_Description of the task:_ Take every line from the records below that includes the word "right".

[Opening Extracted entries section]

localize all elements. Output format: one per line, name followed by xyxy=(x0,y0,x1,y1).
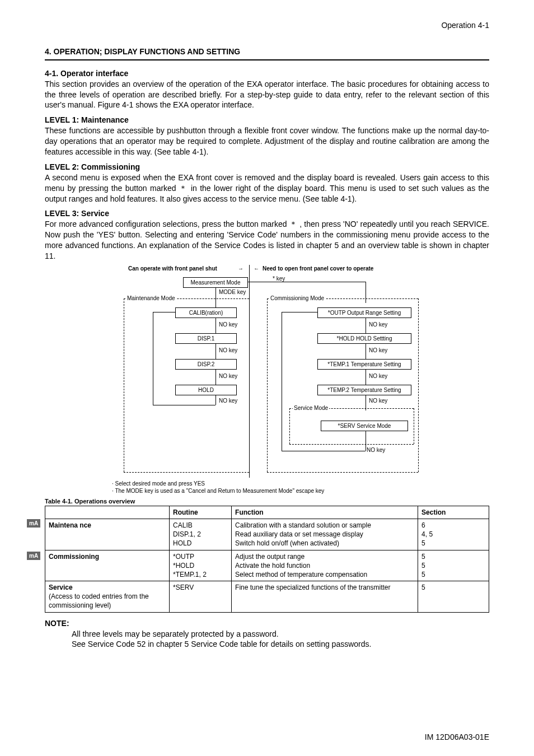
dashed-serv-right xyxy=(414,408,414,444)
th-routine: Routine xyxy=(170,506,232,519)
line xyxy=(366,369,366,385)
cell-section-0: 6 4, 5 5 xyxy=(418,519,489,550)
box-serv: *SERV Service Mode xyxy=(321,421,408,432)
label-no-key-2: NO key xyxy=(219,347,237,354)
note-line-2: See Service Code 52 in chapter 5 Service… xyxy=(72,639,489,650)
right-panel-label: Need to open front panel cover to operat… xyxy=(263,265,373,273)
table-row: Maintena nce CALIB DISP.1, 2 HOLD Calibr… xyxy=(45,519,489,550)
line xyxy=(216,395,216,405)
line xyxy=(366,318,366,333)
label-service-mode: Service Mode xyxy=(293,404,329,412)
box-disp2: DISP.2 xyxy=(175,359,237,370)
badge-ma-1: mA xyxy=(27,519,40,528)
line xyxy=(216,369,216,385)
line xyxy=(282,451,366,451)
para-level-2: A second menu is exposed when the EXA fr… xyxy=(45,172,489,204)
line xyxy=(216,318,216,333)
page-header: Operation 4-1 xyxy=(45,20,489,31)
line xyxy=(248,282,270,282)
label-no-key-3: NO key xyxy=(219,372,237,380)
box-temp2: *TEMP.2 Temperature Setting xyxy=(317,385,411,396)
line xyxy=(270,282,366,282)
label-mode-key: MODE key xyxy=(219,288,246,296)
dashed-comm-bottom xyxy=(267,472,418,473)
label-no-key-r3: NO key xyxy=(369,372,387,380)
note-heading: NOTE: xyxy=(45,618,489,629)
cell-section-2: 5 xyxy=(418,581,489,613)
box-temp1: *TEMP.1 Temperature Setting xyxy=(317,359,411,370)
dashed-serv-left xyxy=(289,408,290,444)
diagram-footnote-1: · Select desired mode and press YES xyxy=(112,480,489,488)
label-no-key-r4: NO key xyxy=(369,397,387,405)
th-function: Function xyxy=(232,506,418,519)
para-level-3: For more advanced configuration selectio… xyxy=(45,219,489,262)
cell-routine-0: CALIB DISP.1, 2 HOLD xyxy=(170,519,232,550)
cell-function-2: Fine tune the specialized functions of t… xyxy=(232,581,418,613)
heading-level-1: LEVEL 1: Maintenance xyxy=(45,115,489,125)
diagram-footnote-2: · The MODE key is used as a "Cancel and … xyxy=(112,487,489,495)
label-no-key-1: NO key xyxy=(219,321,237,329)
table-caption: Table 4-1. Operations overview xyxy=(45,497,489,506)
cell-function-1: Adjust the output range Activate the hol… xyxy=(232,550,418,581)
note-line-1: All three levels may be separately prote… xyxy=(72,629,489,640)
section-title: 4. OPERATION; DISPLAY FUNCTIONS AND SETT… xyxy=(45,46,489,60)
cell-function-0: Calibration with a standard solution or … xyxy=(232,519,418,550)
dashed-maint-left xyxy=(124,298,124,472)
line xyxy=(216,287,216,297)
line xyxy=(366,343,366,359)
para-level-1: These functions are accessible by pushbu… xyxy=(45,125,489,157)
line xyxy=(282,312,282,451)
cell-section-1: 5 5 5 xyxy=(418,550,489,581)
arrow-left-icon: ← xyxy=(254,265,259,273)
box-disp1: DISP.1 xyxy=(175,333,237,344)
heading-level-2: LEVEL 2: Commissioning xyxy=(45,162,489,172)
line xyxy=(366,282,366,303)
page-footer: IM 12D06A03-01E xyxy=(425,732,489,743)
line xyxy=(216,297,216,307)
para-4-1: This section provides an overview of the… xyxy=(45,79,489,111)
arrow-right-icon: → xyxy=(238,265,243,273)
box-measurement-mode: Measurement Mode xyxy=(183,277,248,288)
line xyxy=(153,405,216,405)
label-no-key-serv: NO key xyxy=(367,446,385,454)
left-panel-label: Can operate with front panel shut xyxy=(128,265,217,273)
dashed-serv-bottom xyxy=(289,444,414,445)
dashed-maint-bottom xyxy=(124,472,249,473)
line xyxy=(282,312,317,312)
line xyxy=(366,431,366,451)
label-commissioning-mode: Commissioning Mode xyxy=(269,295,325,302)
heading-4-1: 4-1. Operator interface xyxy=(45,68,489,79)
label-no-key-4: NO key xyxy=(219,397,237,405)
th-section: Section xyxy=(418,506,489,519)
heading-level-3: LEVEL 3: Service xyxy=(45,208,489,219)
box-hold: HOLD xyxy=(175,385,237,396)
dashed-comm-right xyxy=(418,298,419,472)
label-no-key-r2: NO key xyxy=(369,347,387,354)
cell-level-2-detail: (Access to coded entries from the commis… xyxy=(49,592,149,609)
mode-flow-diagram: Can operate with front panel shut → ← Ne… xyxy=(99,265,435,478)
dashed-comm-left xyxy=(267,298,268,472)
table-header-row: Routine Function Section xyxy=(45,506,489,519)
th-level xyxy=(45,506,170,519)
table-row: Service(Access to coded entries from the… xyxy=(45,581,489,613)
label-no-key-r1: NO key xyxy=(369,321,387,329)
badge-ma-2: mA xyxy=(27,552,40,561)
line xyxy=(153,312,175,312)
cell-level-0: Maintena nce xyxy=(49,521,91,529)
box-hold-setting: *HOLD HOLD Settting xyxy=(317,333,411,344)
box-outp: *OUTP Output Range Setting xyxy=(317,307,411,319)
label-maintenance-mode: Maintenande Mode xyxy=(126,295,176,302)
operations-overview-table: Routine Function Section Maintena nce CA… xyxy=(45,506,489,613)
cell-level-1: Commissioning xyxy=(49,553,99,561)
line xyxy=(153,312,153,405)
line xyxy=(216,343,216,359)
cell-routine-2: *SERV xyxy=(170,581,232,613)
cell-routine-1: *OUTP *HOLD *TEMP.1, 2 xyxy=(170,550,232,581)
box-calib: CALIB(ration) xyxy=(175,307,237,319)
dashed-maint-right xyxy=(249,298,250,472)
table-row: Commissioning *OUTP *HOLD *TEMP.1, 2 Adj… xyxy=(45,550,489,581)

[Closing Extracted entries section]

_Answer area:_
dashed-serv-right xyxy=(414,408,414,444)
right-panel-label: Need to open front panel cover to operat… xyxy=(263,265,373,273)
arrow-right-icon: → xyxy=(238,265,243,273)
dashed-comm-right xyxy=(418,298,419,472)
dashed-maint-right xyxy=(249,298,250,472)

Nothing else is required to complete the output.